Why Hard-Coded Credentials Still Own the Voting Machine Ecosystem

TLDR: The California Top-to-Bottom Review and Ohio EVEREST study exposed critical security failures in electronic voting systems, specifically the reliance on hard-coded credentials and lack of independent security testing. These systems, often running legacy OS versions like Windows CE or Windows 2000, remain vulnerable to trivial exploitation by anyone with physical access. Security researchers must prioritize auditing these systems for identification and authentication failures to prevent unauthorized access to critical election infrastructure.

Security researchers often get distracted by the latest zero-day in a cloud-native framework or a complex chain of vulnerabilities in a web application. While those are important, the most dangerous vulnerabilities are often the ones that have been sitting in plain sight for decades. The California Top-to-Bottom Review and the subsequent Ohio EVEREST study serve as a stark reminder that critical public infrastructure is often built on a foundation of security debt. When we talk about voting machines, we are not talking about mysterious black boxes. We are talking about desktop PCs running outdated, unpatched operating systems like Windows CE or Windows 2000.

The Reality of Legacy Hardware and Hard-Coded Secrets

The core issue identified in these studies is the complete lack of modern security controls. During the review, researchers found that vendors frequently hard-coded administrative passwords directly into the system binaries. In one instance, a simple strings analysis of the binary revealed a password, accompanied by a developer comment explicitly stating the password was hard-coded to prevent hackers from using it. This is a classic example of security through obscurity failing in the most predictable way possible.

For a pentester, this is low-hanging fruit. If you gain physical access to these machines, you are not looking for complex buffer overflows. You are looking for the default or hard-coded credentials that grant you full administrative control over the election management system. Once you have those, you can manipulate ballot definitions, alter tally data, or deploy custom malware to ensure persistence across future elections.

The attack flow is straightforward:

1. Physical Access: Gain access to the voting machine or the election management system.
2. Credential Extraction: Use basic tools like strings to extract hard-coded passwords from the system binaries.
3. Authentication: Use the extracted credentials to authenticate as an administrator.
4. System Manipulation: Modify the ballot design or tally software to influence election outcomes.

Why Software Independence is the Only Path Forward

The fundamental problem with these systems is that they lack software independence. A system is software-independent if an undetected change or error in its software cannot cause an undetectable change or error in the election outcome. In the systems analyzed, the software was the single point of failure. If the software was compromised, the entire election was compromised.

This is why the push for software independence is so critical. We need systems where the integrity of the vote can be verified independently of the software running on the machine. This means moving away from systems that rely solely on electronic records and toward systems that provide a voter-verifiable paper audit trail.
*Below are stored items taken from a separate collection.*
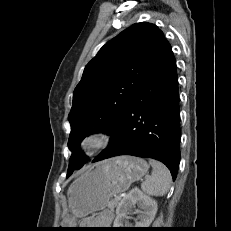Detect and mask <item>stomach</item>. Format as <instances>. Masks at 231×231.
Masks as SVG:
<instances>
[{
	"label": "stomach",
	"mask_w": 231,
	"mask_h": 231,
	"mask_svg": "<svg viewBox=\"0 0 231 231\" xmlns=\"http://www.w3.org/2000/svg\"><path fill=\"white\" fill-rule=\"evenodd\" d=\"M148 168L145 160L134 156H118L97 163L70 186L69 207L73 215L86 217L106 208L113 195L126 191Z\"/></svg>",
	"instance_id": "1"
}]
</instances>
The Danger of Vendor Capture

One of the most frustrating aspects of this research is the degree of vendor capture. Election officials, often lacking the technical expertise to evaluate these systems, rely entirely on the vendors for training, certification, and maintenance. This creates a dangerous feedback loop where the vendor dictates the security standards, and the officials are left with no way to independently verify the security of the systems they are using.

When we see systems that are not designed with security in mind, we see the results of this capture. The lack of independent security testing, the reliance on proprietary and undocumented protocols, and the refusal to allow third-party researchers to audit the code are all symptoms of a system that prioritizes vendor convenience over public trust.
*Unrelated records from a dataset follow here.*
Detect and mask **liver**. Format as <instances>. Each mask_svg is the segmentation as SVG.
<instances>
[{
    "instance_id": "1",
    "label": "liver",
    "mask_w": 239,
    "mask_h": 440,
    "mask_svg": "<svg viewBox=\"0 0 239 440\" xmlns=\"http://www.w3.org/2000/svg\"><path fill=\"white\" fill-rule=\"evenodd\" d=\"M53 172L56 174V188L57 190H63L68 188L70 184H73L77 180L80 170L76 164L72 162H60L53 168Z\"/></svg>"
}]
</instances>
What Pentesters and Researchers Should Do

If you are a security researcher or a pentester, you have a role to play here. We need more eyes on these systems. We need to push for transparency and independent audits. When you are on an engagement that involves critical infrastructure, do not just look for the latest CVEs. Look for the architectural flaws. Look for the hard-coded credentials. Look for the ways in which the system fails to provide an independent audit trail.

The goal is not to prove that these systems are broken. We already know they are broken. The goal is to force a change in the way these systems are designed, certified, and maintained. We need to move toward a model where security is not an afterthought, but a core requirement of the design process. We need to demand that these systems be built with the assumption that the software will be buggy, and that the only way to ensure the integrity of the election is to build a system that is resilient to those bugs.

The next time you find yourself looking at a piece of critical infrastructure, ask yourself: if this system were compromised, would we even know? If the answer is no, then you have found the most important vulnerability of all. Keep digging, keep reporting, and keep pushing for the transparency that our democratic processes deserve.